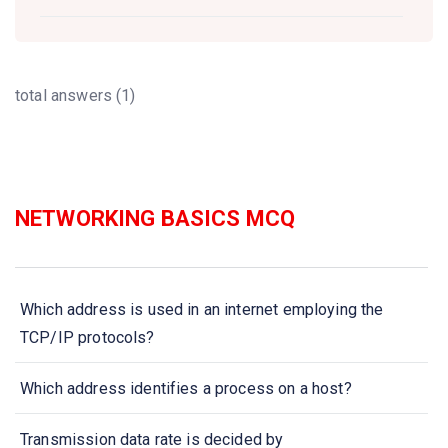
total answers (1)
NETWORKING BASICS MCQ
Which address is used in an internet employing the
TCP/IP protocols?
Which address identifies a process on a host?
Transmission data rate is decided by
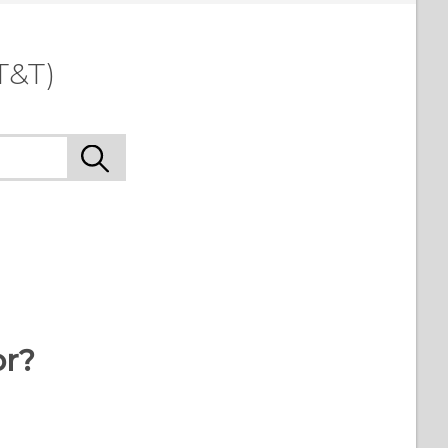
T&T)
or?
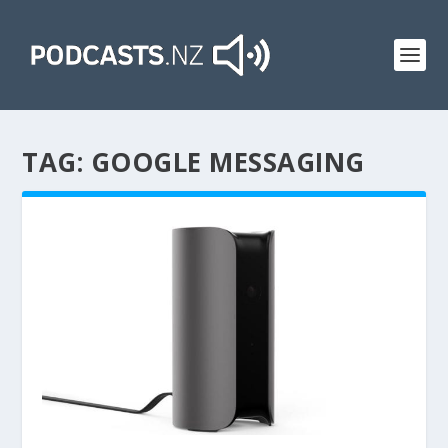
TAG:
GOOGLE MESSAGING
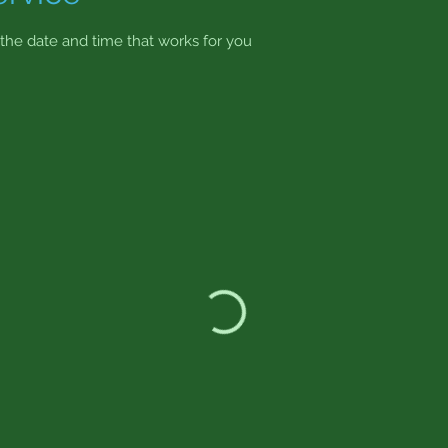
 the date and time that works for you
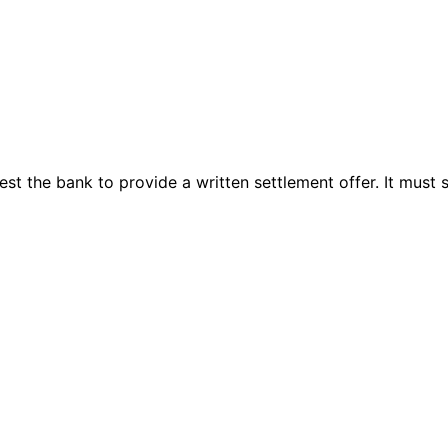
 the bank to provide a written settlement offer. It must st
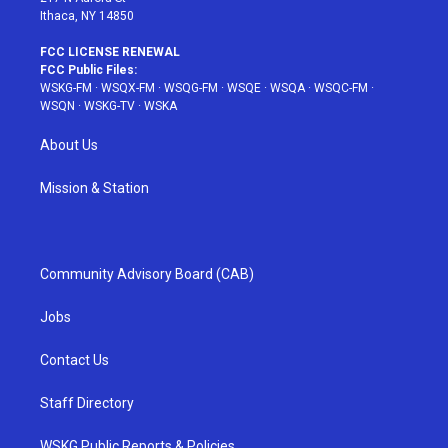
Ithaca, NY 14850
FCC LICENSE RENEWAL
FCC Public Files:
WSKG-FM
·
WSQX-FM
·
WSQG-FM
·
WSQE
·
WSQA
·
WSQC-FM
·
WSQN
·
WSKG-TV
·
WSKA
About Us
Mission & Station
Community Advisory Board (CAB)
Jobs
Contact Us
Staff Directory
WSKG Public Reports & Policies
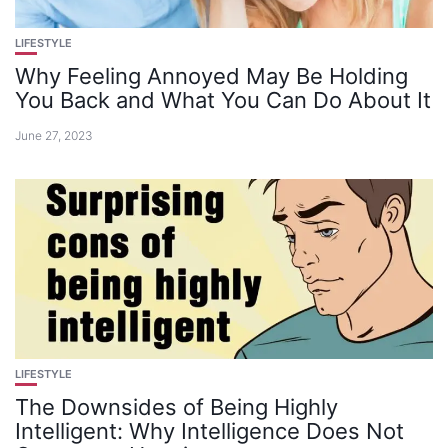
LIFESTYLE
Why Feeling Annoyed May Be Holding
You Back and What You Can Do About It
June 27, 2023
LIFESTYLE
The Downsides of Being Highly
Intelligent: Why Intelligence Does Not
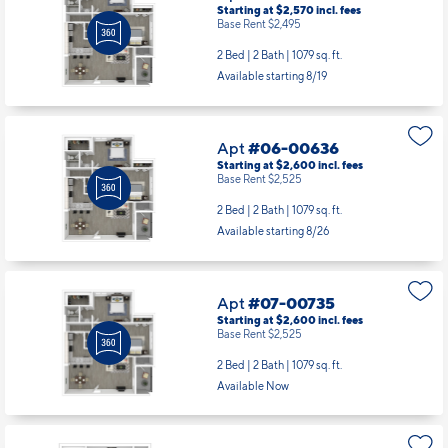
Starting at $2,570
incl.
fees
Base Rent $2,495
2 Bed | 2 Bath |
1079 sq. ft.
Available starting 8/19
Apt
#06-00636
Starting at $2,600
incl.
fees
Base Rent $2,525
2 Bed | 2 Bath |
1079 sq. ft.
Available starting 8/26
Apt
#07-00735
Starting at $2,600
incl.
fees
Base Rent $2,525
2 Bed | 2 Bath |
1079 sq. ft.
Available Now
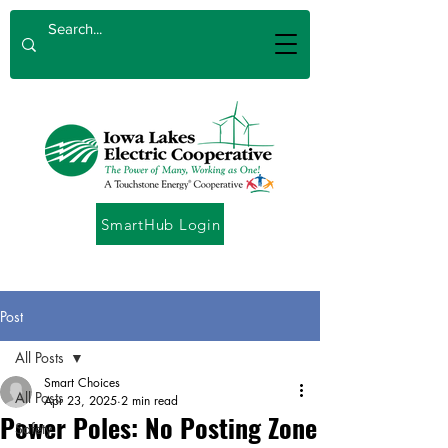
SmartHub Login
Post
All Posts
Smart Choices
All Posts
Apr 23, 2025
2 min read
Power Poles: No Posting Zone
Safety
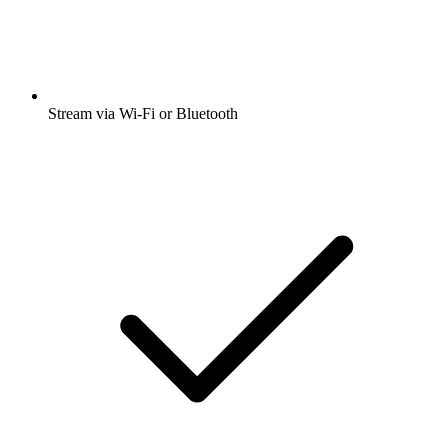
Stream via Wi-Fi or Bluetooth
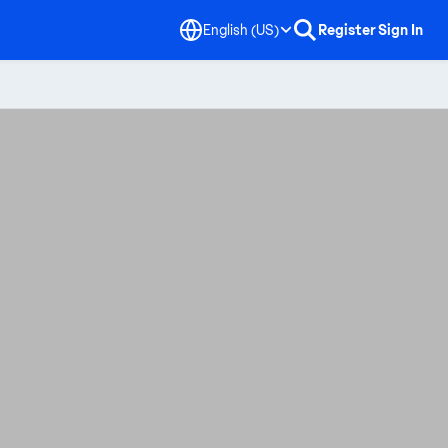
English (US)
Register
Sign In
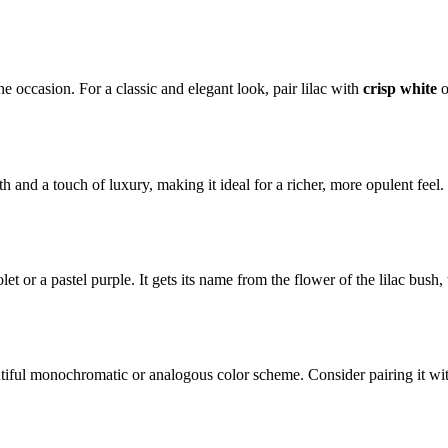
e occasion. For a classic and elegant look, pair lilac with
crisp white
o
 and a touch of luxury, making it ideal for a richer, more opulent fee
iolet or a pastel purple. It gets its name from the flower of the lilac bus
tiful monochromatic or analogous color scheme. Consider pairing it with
++++++
* _Task to carry out_
Only the lines with the string "Which" are wanted; pick them out of the records above and copy them.

* _Exercise response_
Which address is used in an internet employing the
Which address identifies a process on a host?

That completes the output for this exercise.